Roughly 16.9 billion yuan ($2.72 billion) of China’s lottery funds have been embezzled or misappropriated to buy and build office buildings and hotels, according to China’s National Audit Office.

The misused funds accounted for a quarter of all the money raised through the state-run lottery program between 2012 and 2014, the BBC reported. Gambling is illegal in China apart from a few exceptions, including the lottery.

The audit covered 18 of China’s 23 provinces. Of those, all but one had sold lottery tickets via the Internet without approval from the finance ministry.

In addition to “dedicated lottery stores,” other Chinese outlets authorized to sell lottery tickets include supermarkets, post offices, and gas stations. The auditor found that 32 lottery shops had misused 3.1 billion yuan ($506 million) to construct office buildings, training centers and hotels.

Proceeds from the lottery are used to support sports and welfare charities. But China’s main government think-tank reported earlier this month that of the 104 billion yuan raised last year, only 40 billion had been spent on social welfare projects, such as building exercise equipment in public parks.

“The report did not explicitly mention corruption as a reason for the missing funds but there is a spectacular history of officials embezzling lottery takings,” The Financial Times noted.

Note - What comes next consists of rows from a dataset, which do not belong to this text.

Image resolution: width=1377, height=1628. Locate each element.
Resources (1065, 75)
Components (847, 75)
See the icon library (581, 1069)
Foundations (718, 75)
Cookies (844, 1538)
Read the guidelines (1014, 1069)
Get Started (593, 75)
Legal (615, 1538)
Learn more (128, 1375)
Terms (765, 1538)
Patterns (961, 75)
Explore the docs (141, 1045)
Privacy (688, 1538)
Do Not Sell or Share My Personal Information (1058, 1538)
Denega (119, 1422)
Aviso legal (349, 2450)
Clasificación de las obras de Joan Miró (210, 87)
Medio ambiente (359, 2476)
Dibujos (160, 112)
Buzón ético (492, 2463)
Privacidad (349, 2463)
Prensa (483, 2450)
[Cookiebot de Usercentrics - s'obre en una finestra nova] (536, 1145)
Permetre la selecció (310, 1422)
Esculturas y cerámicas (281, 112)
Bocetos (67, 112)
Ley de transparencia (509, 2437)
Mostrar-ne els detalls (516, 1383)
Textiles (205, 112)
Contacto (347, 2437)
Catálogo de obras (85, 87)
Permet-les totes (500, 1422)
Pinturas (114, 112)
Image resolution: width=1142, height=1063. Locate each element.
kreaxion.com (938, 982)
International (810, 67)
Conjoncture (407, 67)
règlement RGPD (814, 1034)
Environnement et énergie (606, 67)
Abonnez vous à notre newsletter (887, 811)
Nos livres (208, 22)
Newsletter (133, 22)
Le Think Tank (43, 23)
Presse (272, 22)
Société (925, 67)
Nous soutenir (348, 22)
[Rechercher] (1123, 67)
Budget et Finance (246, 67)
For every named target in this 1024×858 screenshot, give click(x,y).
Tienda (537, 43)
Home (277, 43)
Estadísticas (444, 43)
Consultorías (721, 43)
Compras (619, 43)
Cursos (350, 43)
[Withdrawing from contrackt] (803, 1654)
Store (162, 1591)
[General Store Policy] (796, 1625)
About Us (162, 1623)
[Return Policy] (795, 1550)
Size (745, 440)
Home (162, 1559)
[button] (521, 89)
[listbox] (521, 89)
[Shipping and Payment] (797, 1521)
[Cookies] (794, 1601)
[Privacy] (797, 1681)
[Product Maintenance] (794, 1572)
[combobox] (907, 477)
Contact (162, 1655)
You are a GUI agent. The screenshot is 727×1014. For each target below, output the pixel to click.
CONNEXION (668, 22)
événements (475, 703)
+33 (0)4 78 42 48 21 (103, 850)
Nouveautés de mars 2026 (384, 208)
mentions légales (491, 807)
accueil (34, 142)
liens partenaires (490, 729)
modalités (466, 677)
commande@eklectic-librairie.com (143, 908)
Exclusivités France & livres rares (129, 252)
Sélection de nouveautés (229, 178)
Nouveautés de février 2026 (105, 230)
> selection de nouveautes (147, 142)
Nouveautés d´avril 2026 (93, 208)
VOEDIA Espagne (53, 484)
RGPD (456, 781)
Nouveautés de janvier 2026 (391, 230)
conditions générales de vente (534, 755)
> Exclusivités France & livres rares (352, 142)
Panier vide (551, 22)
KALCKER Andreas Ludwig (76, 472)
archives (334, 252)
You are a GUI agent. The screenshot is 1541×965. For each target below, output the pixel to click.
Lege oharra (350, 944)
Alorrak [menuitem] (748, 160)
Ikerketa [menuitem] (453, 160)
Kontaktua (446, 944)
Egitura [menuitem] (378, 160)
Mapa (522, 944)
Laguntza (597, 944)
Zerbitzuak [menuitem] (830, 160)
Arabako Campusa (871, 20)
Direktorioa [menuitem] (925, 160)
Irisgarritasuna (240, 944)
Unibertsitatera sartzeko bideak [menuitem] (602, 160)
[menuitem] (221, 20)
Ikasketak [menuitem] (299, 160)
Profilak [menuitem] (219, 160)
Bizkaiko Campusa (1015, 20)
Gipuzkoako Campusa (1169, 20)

In 2012, the former director of a lottery center in eastern China was given a suspended death sentence for buying a luxury yacht worth 20 million yuan and embezzling an additional 49 million yuan.

“The lottery industry in China has had very impressive growth for a number of years  . . .  and when you have massive expanding revenue, like buzzards the corrupt elements will gravitate towards these places,” Martin Williams,  Asia Editor at research company Gambling Compliance, told the FT.

Lottery jackpots in China are capped at 10 million yuan ($1.6 million), but China is expected to overtake the United States as the world’s biggest lottery market this year.

President Xi Jinping’s government has been waging a fight against corruption, warning that the problem is so bad it could affect the Communist Party’s grip on power.